Scarlett shook her head no. “They lived together, but they never made it official for some reason. I don’t remember much either way. I know I missed him terribly when he was gone—I still can recall crying when months had gone by and he hadn’t ever come back for me.”

“And then it was just you and your mother.” Bryson looked at her. “That must have been really hard.”

“In some ways, yes. But in other ways, it was better than what came later.”

Scarlett thought about it and decided she needed a long drink. She tilted her beer bottle up and gulped. The burning in her throat felt good and right. Her eyes watered from it.

She turned back to him. “The next year or so was just Mom and me. I remember she worked a lot and I had a string of babysitters. One of them was an old woman who made me watch hours and hours of soap operas and game shows with her. But I liked her because she gave me lots of junk food to eat.”

Bryson laughed. “Back then they didn’t know as much about the danger of trans fats.”

Scarlett laughed with him, glad that he was making it easier on her. But her laughter died as she remembered what came after that. “When my mother first met Vince, I thought it was the coolest thing. He was friendly, and fun, and he gave me a lot of attention. For awhile, everything was good. Vince moved in with us and we were a little family. But the good times didn’t last long.” She grew quiet, lost in her thoughts for a moment.
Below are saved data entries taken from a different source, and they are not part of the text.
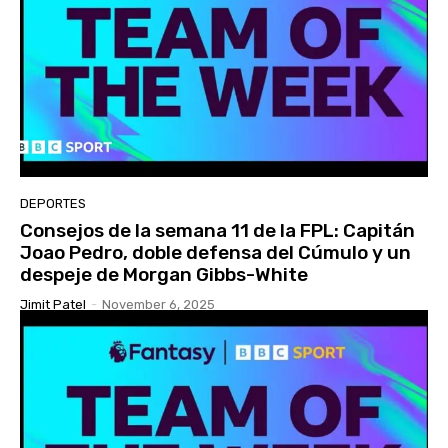
DEPORTES
Consejos de la semana 11 de la FPL: Capitán
Joao Pedro, doble defensa del Cúmulo y un
despeje de Morgan Gibbs-White
Jimit Patel
-
November 6, 2025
Bryson put his beer down. “Tell me, Scarlett. I want to know what happened.”

“Everything changed when my mother got pregnant. I was so young, and maybe—I don’t remember exactly what happened. I was angry, I was misbehaving, and I don’t know why.”

“You felt threatened?” Bryson asked.

“Maybe. I just know that even before my sister Claudia was born, things were deteriorating. Mom was having a rough pregnancy and I had made things even tougher, and Vince had become impatient with me.”

Bryson’s expression darkened. “Did he hit you?”

“No, nothing like that. At least, not right then,” Scarlett told him. “But he yelled a lot, and I was always in trouble. They put me in my room constantly and I had tantrums.” Scarlett tasted bitterness in her throat. She could hardly believe she was saying all of this. She didn’t know if it was too much, she didn’t know but she was powerless to stop, now that it was pouring out of her. “And once Claudia was born, it was as if I didn’t even exist. I went from being always in trouble to hardly knowing if I was alive or not. I remember feeling transparent, like I was a ghost in the house.”

Bryson looked disgusted. “You were just a kid, Scarlett. You shouldn’t have ever had to feel like that.”

She shrugged and took a deep breath. “About a year later, Mom got pregnant again. This time, she had Dina. Dina and Claudia were like the dynamic duo. The two of them could do no wrong. Dina was cute and funny and Claudia was super bright and athletic. I was the weird one, the one who didn’t fit in with everyone else.”

Bryson folded his arms and shifted in his seat. His teeth were clenched. “So they just marginalized you? Left you out of everything?”

It touched her that he was so clearly angry on her behalf. “The way they saw it, I was being a brat most of the time and so I was just being punished for it. My sisters would tell on me for just about anything, because they knew my parents thought I was misbehaving. Pretty soon I decided to just go along with what everyone thought of me, and I embraced my reputation as the bad child.”

“Your parents are lucky they’re not here right now,” Bryson said. “I swear to God, Scarlett. If I ever set eyes on this stepfather of yours—“

She put her hand on his, and squeezed. “It’s okay.”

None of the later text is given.